We completely agree with Mr. DeAngelo that the California cannabis industry needs to keep a careful eye on legislation to make sure that the legal market is not killed in its infancy. Likewise, the industry must stay closely involved in the development of the regulations implementing MMRSA and AUMA. These regulations may well be more important than the legislation, and we at CaliforniaLegalized intend to keep our finger to the pulse of the regulatory process.
But -- and we say this with tremendous respect for Mr. DeAngelo’s leadership and history -- we also think the risks that distributors will kill the legal cannabis market may be a bit overstated. This reasons boil down to simple economics.
To start, clarification of the terms of the MMRSA would be helpful. It does not make distributors the sole purchasers of product at every level. Rather, Business & Professions Code § 19326(b) requires growers and manufacturers to send their products to a distributor for “quality assurance and inspection” and for “batch testing by a Type 8 licensee” (testing agency). The same section expressly provides that it “does not limit the ability of licensed” growers, manufacturers, and dispensaries “to directly enter into contracts with one another” on the “price and quantity” of their goods to be distributed,” although the distributor “responsible for executing the contract is authorized to collect a fee for the services rendered, including, but not limited to, costs incurred by” the tester.

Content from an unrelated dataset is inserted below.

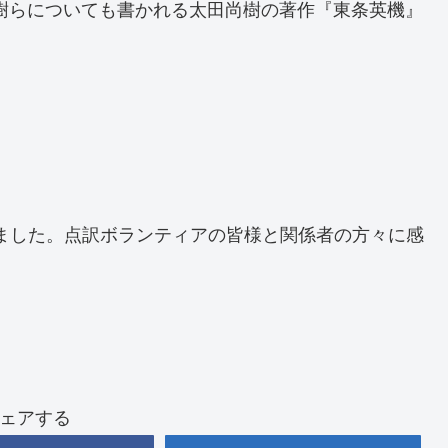
樹らについても書かれる太田尚樹の著作『東条英機』
ました。点訳ボランティアの皆様と関係者の方々に感
ェアする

What does that mean? The distributors may well be an “asshole in the middle” (credit Michael Lewis’s quotation of Jim Clark) under MMRSA. They will charge for their “quality assurance and inspection” and transport services, as well as the testing services they arrange. But, critically, growers, manufacturers, and retailers can still negotiate their prices directly with each other, just like they are going to negotiate the price of distribution with the distributors.

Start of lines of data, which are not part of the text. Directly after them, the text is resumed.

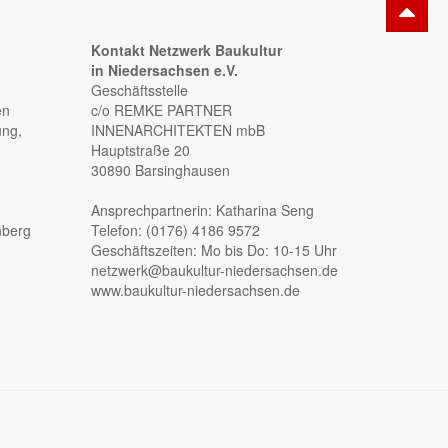
Kontakt Netzwerk Baukultur
in Niedersachsen e.V.
Geschäftsstelle
en
c/o REMKE PARTNER
ung,
INNENARCHITEKTEN mbB
Hauptstraße 20
30890 Barsinghausen
Ansprechpartnerin: Katharina Seng
nberg
Telefon: (0176) 4186 9572
Geschäftszeiten: Mo bis Do: 10-15 Uhr
netzwerk@baukultur-niedersachsen.de
www.baukultur-niedersachsen.de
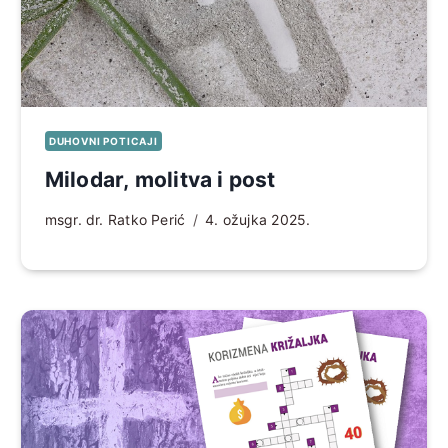
DUHOVNI POTICAJI
Milodar, molitva i post
msgr. dr. Ratko Perić
4. ožujka 2025.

Can distributors charge so much that they kill the legal market? Probably not, for two related reasons. First, they’d be pricing themselves out of business. If the legal market loses sales to the black market, the distributors will be among those who lose out on the opportunity -- unless perhaps the Teamsters have contracts with the drug cartels. (That’s a joke! If we disappear next week, look for us next to Jimmy Hoffa.)
Second, if the existing distributors coming in from in other industries (like Southern Wine & Spirits) charge too high a price, they will face competition offering more reasonable prices. When we hear that the incumbent liquor distributors want to charge “fifteen to thirty-five percent of the value of the product every time they transport it,” as Mr. DeAngelo reports, we don’t hear the swan song of the industry, we hear opportunity. A cannabis trucking and warehousing business may not be as sexy as cultivating new strains or manufacturing innovative products, but if the existing distribution competitors are slow and overpriced, you can be sure an upstart competitor will be there to try to eat their lunch. This is California.